Les joues d’Alina brûlaient non seulement sous le soleil, mais aussi sous le poids des souvenirs. Elle se rappelait le jour où on lui avait arraché sa robe de mariée, comme à une voleuse qu’on traînait hors de la maison de son mari. Pendant deux ans, elle avait essayé de tomber enceinte, priant chaque soir, buvant toutes les potions amères que la sage-femme lui donnait, mais rien n’y avait fait. Et puis, sans un mot, son mari avait pris une autre épouse, une jeune femme vive et perspicace, qui avait baisé la main de sa belle-mère et juré qu’elle aurait cinq enfants, si Dieu le voulait.
Alina n’a même pas eu la permission de rester jusqu’au coucher du soleil. Elle a été mise à la porte le jour même de l’arrivée de la nouvelle, et la voilà maintenant là, le bas de sa robe couvert de poussière, l’orgueil blessé, sans aucun endroit où aller.
Il a 22 ans, il a encore toutes ses dents, mais elles ne fonctionnent plus.

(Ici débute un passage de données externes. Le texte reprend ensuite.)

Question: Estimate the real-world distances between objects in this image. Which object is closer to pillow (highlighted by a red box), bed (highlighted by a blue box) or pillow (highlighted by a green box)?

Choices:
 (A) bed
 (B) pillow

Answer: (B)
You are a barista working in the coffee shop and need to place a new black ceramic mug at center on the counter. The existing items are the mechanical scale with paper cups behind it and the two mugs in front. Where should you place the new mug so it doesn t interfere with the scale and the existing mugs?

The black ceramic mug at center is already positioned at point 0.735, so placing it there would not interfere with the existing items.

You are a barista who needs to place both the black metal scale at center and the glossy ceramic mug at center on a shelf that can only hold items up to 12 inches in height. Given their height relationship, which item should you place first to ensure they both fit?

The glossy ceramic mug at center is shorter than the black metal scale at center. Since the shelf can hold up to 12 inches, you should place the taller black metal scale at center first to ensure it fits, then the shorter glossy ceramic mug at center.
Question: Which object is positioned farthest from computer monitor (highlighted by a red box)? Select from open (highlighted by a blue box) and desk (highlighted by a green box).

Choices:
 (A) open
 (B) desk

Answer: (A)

Un silence pesant s’abattit sur la place. Puis la foule s’écarta. Des pas lents, lourds et déterminés s’approchèrent. Un homme de grande taille apparut, les épaules larges, la chemise tachée de sève et de sciure. Son chapeau lui cachait le visage, mais on pouvait distinguer une mâchoire carrée et des mains marquées par la fatigue. Lorsqu’il leva les yeux, son regard n’était pas cruel, simplement las.

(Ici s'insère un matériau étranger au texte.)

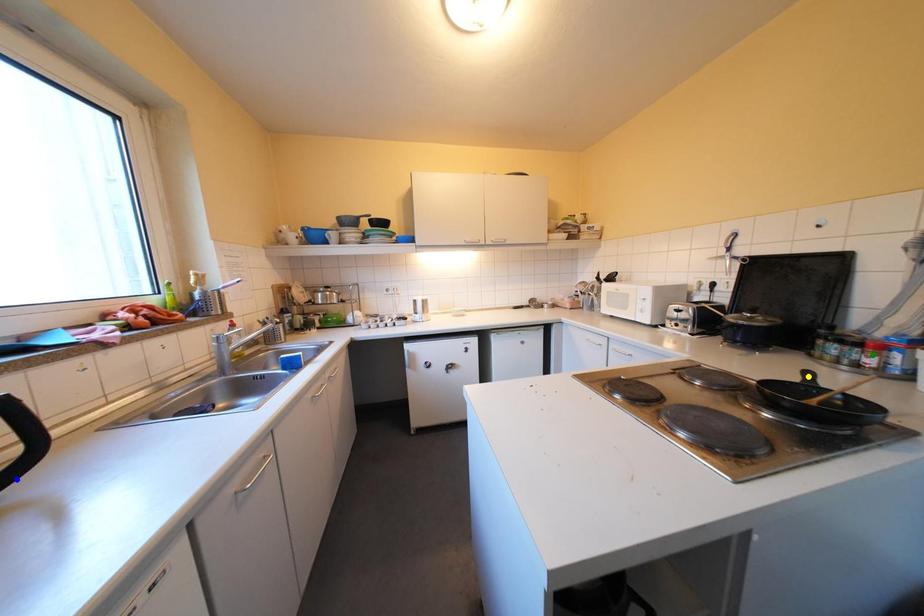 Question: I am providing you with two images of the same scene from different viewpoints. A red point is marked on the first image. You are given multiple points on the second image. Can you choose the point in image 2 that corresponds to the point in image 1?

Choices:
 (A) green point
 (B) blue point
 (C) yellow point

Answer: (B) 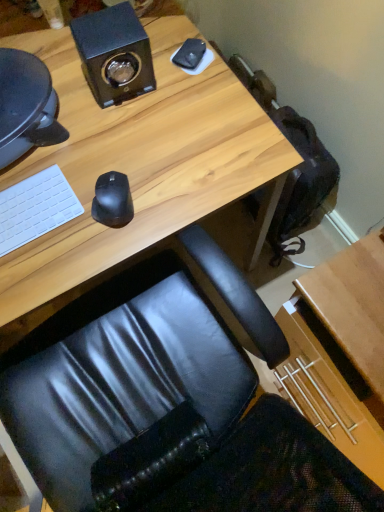 I want to click on vacant space situated on the left part of black matte mouse at center, so click(55, 223). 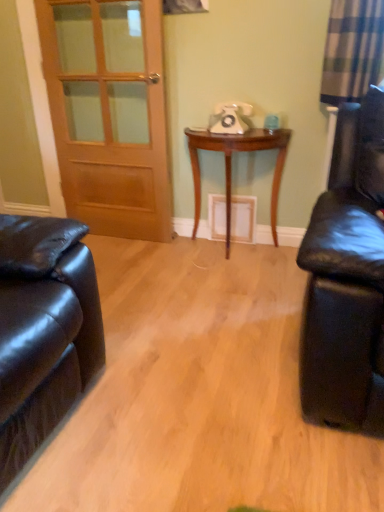 Identify the location of free space in front of woodenmaterial/texturetable at center. Image resolution: width=384 pixels, height=512 pixels. (226, 282). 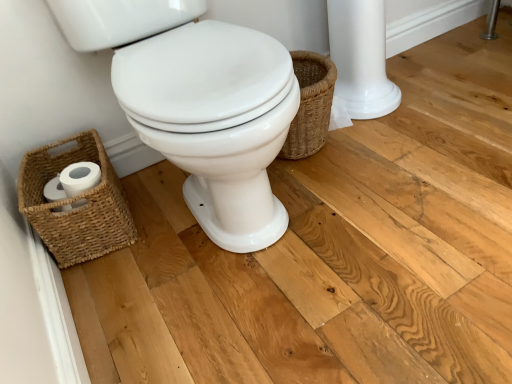 Question: Should I look upward or downward to see woven brown basket at lower left?

Choices:
 (A) down
 (B) up

Answer: (A) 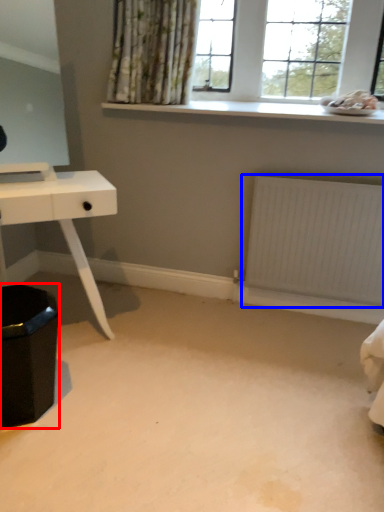 Question: Which point is closer to the camera, step stool (highlighted by a red box) or radiator (highlighted by a blue box)?

Choices:
 (A) step stool
 (B) radiator

Answer: (A) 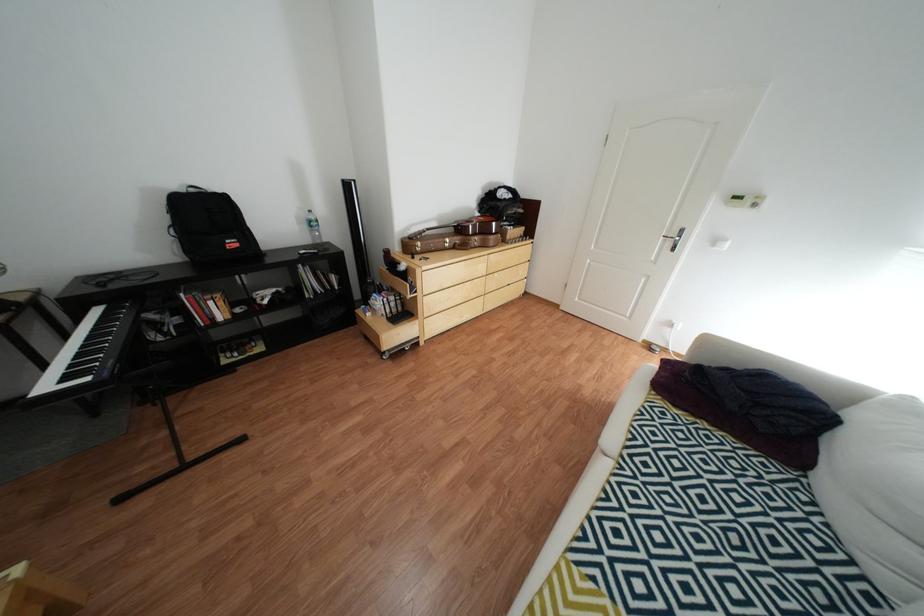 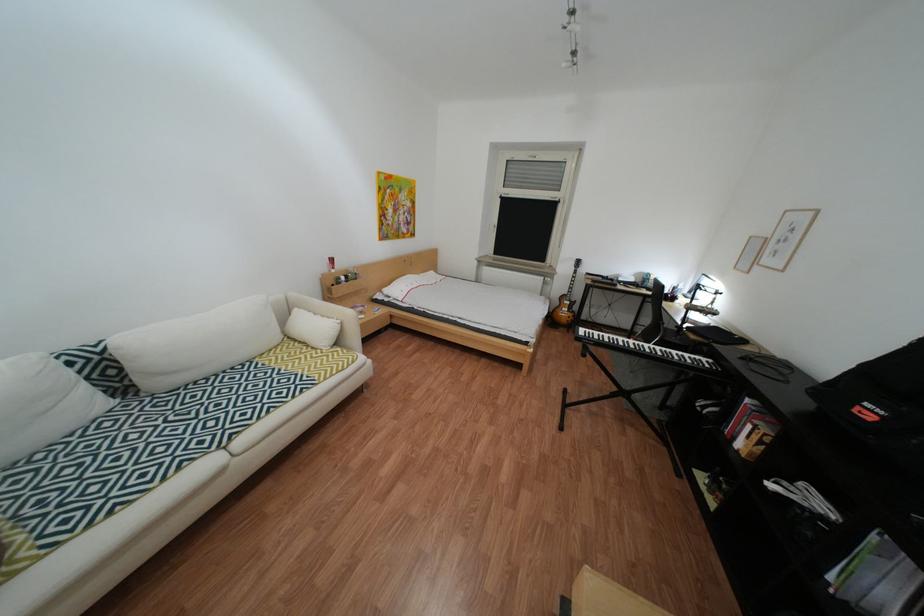 Find the pixel in the second image that matches the point at 228,320 in the first image.

(749, 439)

Il ne dit rien, mais glissa la main dans sa poche et en sortit une petite bourse en cuir. Les pièces tintèrent sur la table. Pas de négociations, pas de questions, une somme assez généreuse pour faire taire même les moqueries. Le père d’Alina haussa un sourcil. Pas de retour, bien sûr.
L’homme fixa Alina du regard, puis se tourna vers son père. « Elle ne sera plus jamais jugée. » Il ne dit rien d’autre, puis se retourna et s’éloigna sans vérifier si elle le suivait.

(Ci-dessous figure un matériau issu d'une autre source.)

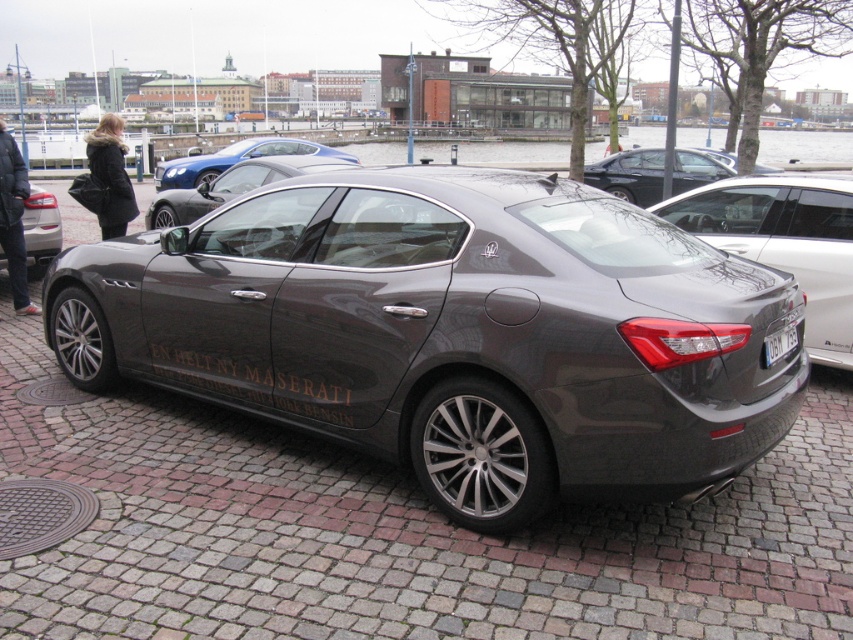 Question: Can you confirm if satin metallic car at center is bigger than satin dark gray car at center?

Choices:
 (A) no
 (B) yes

Answer: (B)

Question: In this image, where is satin metallic car at center located relative to matte black car at left?

Choices:
 (A) right
 (B) left

Answer: (A)

Question: Among these points, which one is farthest from the camera?

Choices:
 (A) tap(543, 339)
 (B) tap(171, 168)
 (C) tap(770, 355)
 (D) tap(221, 180)

Answer: (B)

Question: Which point is farther from the camera taking this photo?

Choices:
 (A) (811, 273)
 (B) (402, 225)
 (C) (285, 161)

Answer: (C)

Question: Is satin metallic car at center positioned behind satin blue car at center?

Choices:
 (A) yes
 (B) no

Answer: (B)

Question: Which object appears closest to the camera in this image?

Choices:
 (A) black plastic license plate at center
 (B) satin metallic car at center
 (C) satin blue car at center

Answer: (B) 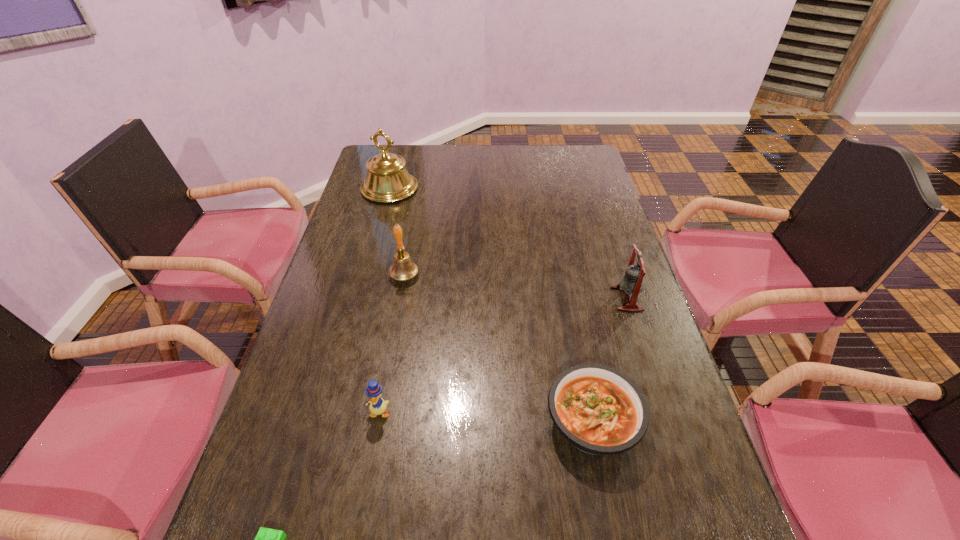 The width and height of the screenshot is (960, 540). Identify the location of vacant area between the duckling and the fifth tallest object. (486, 417).

I want to click on free space between the farthest bell and the duckling, so tap(384, 300).

Identify which object is the fifth closest to the duckling. Please provide its 2D coordinates. Your answer should be formatted as a tuple, i.e. [(x, y)], where the tuple contains the x and y coordinates of a point satisfying the conditions above.

[(387, 180)]

Locate an element on the screen. the closest object relative to the second object from right to left is located at coordinates (632, 283).

Select which bell is the closest to the shortest object. Please provide its 2D coordinates. Your answer should be formatted as a tuple, i.e. [(x, y)], where the tuple contains the x and y coordinates of a point satisfying the conditions above.

[(403, 268)]

Locate an element on the screen. This screenshot has width=960, height=540. the second closest bell to the duckling is located at coordinates pos(632,283).

Where is `vacant area that satisfies the following two spatial constraints: 1. on the back side of the stew; 2. on the right side of the rightmost bell`? This screenshot has height=540, width=960. vacant area that satisfies the following two spatial constraints: 1. on the back side of the stew; 2. on the right side of the rightmost bell is located at coordinates (568, 299).

Find the location of a particular element. vacant area in the image that satisfies the following two spatial constraints: 1. on the front side of the tallest bell; 2. on the left side of the fifth tallest object is located at coordinates (327, 422). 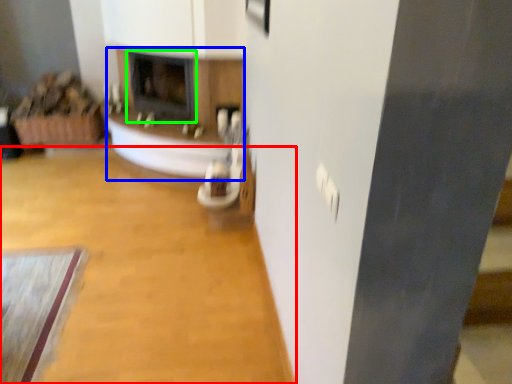 Question: Considering the real-world distances, which object is farthest from plain (highlighted by a red box)? fireplace (highlighted by a blue box) or fireplace (highlighted by a green box)?

Choices:
 (A) fireplace
 (B) fireplace

Answer: (B)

Avant qu’il puisse crier ou se dégager, une silhouette traversa la cour à l’éclair. Jonas était là en un instant. Sans un mot, sans prévenir, juste un coup de poing sec et précis en plein visage de Hank. L’homme s’effondra comme une masse. Un silence de mort s’installa. Même le vent sembla retenir son souffle.
Jonas restait debout, la poitrine haletante, les jointures ensanglantées. Alina le regardait, le cœur battant la chamade, mais pas par peur. Elle ne l’avait jamais vu élever la voix, encore moins lever la main. Hank gémissait au sol, mais Jonas ne lui jeta même pas un regard.
Il se tourna vers elle, les yeux sombres et sauvages. « Ça va ? » demanda-t-il doucement.
Elle hocha la tête, même si ses yeux se remplissaient de larmes et que ses mains tremblaient. « Je suis désolée », murmura-t-elle sans même savoir pourquoi.